Action item – Write out each line below precisely, passing over the pictures.
*** Records supplied Section Begins ***
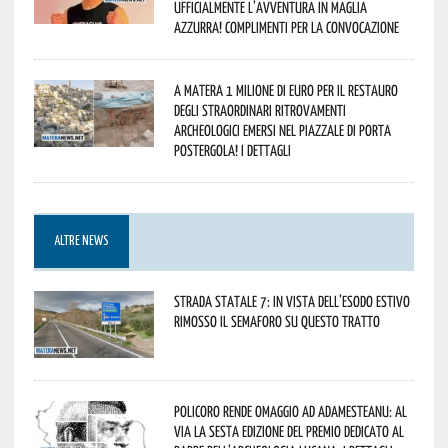
ufficialmente l’avventura in maglia
azzurra! Complimenti per la convocazione
A Matera 1 milione di euro per il restauro
degli straordinari ritrovamenti
archeologici emersi nel piazzale di Porta
Postergola! I dettagli
ALTRE NEWS
Strada statale 7: in vista dell’esodo estivo
rimosso il semaforo su questo tratto
Policoro rende omaggio ad Adamesteanu: al
via la sesta edizione del Premio dedicato al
*** Records supplied Section Ends ***
Exercise answer –
ufficialmente l’avventura in maglia
azzurra! Complimenti per la convocazione
A Matera 1 milione di euro per il restauro
degli straordinari ritrovamenti
archeologici emersi nel piazzale di Porta
Postergola! I dettagli
ALTRE NEWS
Strada statale 7: in vista dell’esodo estivo
rimosso il semaforo su questo tratto
Policoro rende omaggio ad Adamesteanu: al
via la sesta edizione del Premio dedicato al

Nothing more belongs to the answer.